The parties fulfilled their advertising roles for almost two years with Innovative paying a total of $331,818.12 to the actor. But in June 2011, Bernsen said Innovative’s managing director orally terminated the contract. The company stopped paying Bernsen but, as late as September 2011, continued airing certain Bernsen television commercials and featuring his photographs, recorded messages and video clips on the internet.
Innovative moved for summary judgment, arguing that Bernsen violated the contract’s morality clause by publicly discussing his sex life, drug use, and involvement in a bar altercation. Bernsen responded that the company knew about these things and, by saying nothing and continuing to use his services for over a year thereafter, waived the right to later terminate the contract based on the morality clause. Innovative then pointed to the contract’s non-waiver clause.

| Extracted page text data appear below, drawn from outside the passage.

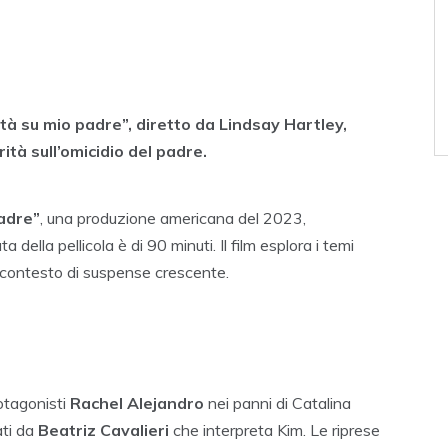
tà su mio padre”, diretto da Lindsay Hartley,
ità sull’omicidio del padre.
padre”
, una produzione americana del 2023,
ella pellicola è di 90 minuti. Il film esplora i temi
 un contesto di suspense crescente.
rotagonisti
Rachel Alejandro
nei panni di Catalina
ati da
Beatriz Cavalieri
che interpreta Kim. Le riprese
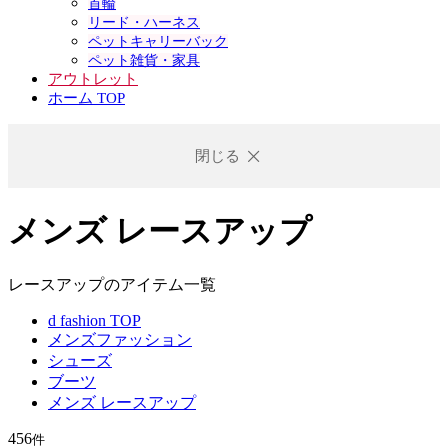
首輪
リード・ハーネス
ペットキャリーバック
ペット雑貨・家具
アウトレット
ホーム TOP
閉じる
メンズ レースアップ
レースアップのアイテム一覧
d fashion TOP
メンズファッション
シューズ
ブーツ
メンズ レースアップ
456
件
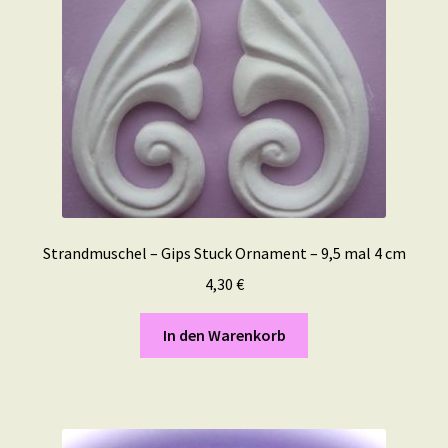
Strandmuschel – Gips Stuck Ornament – 9,5 mal 4 cm
4,30
€
In den Warenkorb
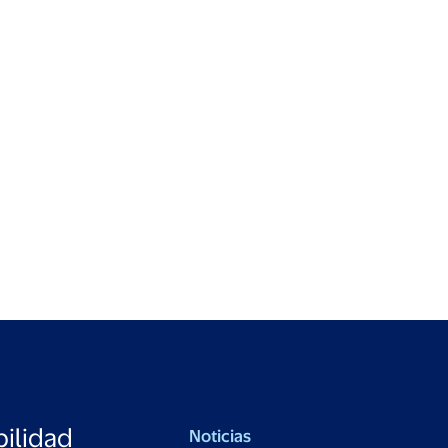
ilidad
Noticias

The court agreed with Bernsen that non-waiver clauses, like any other contract provision, can themselves be waived. Waiver can occur through acts, conduct, or a course of dealing. While the presence of a non-waiver clause is evidence that Innovative did not intend to waive its rights, the clause was not conclusive evidence of non-waiver. Because a factual dispute remained with respect to Innovative’s intent to waive the non-waiver provision, the court denied Innovative’s motion for summary judgment.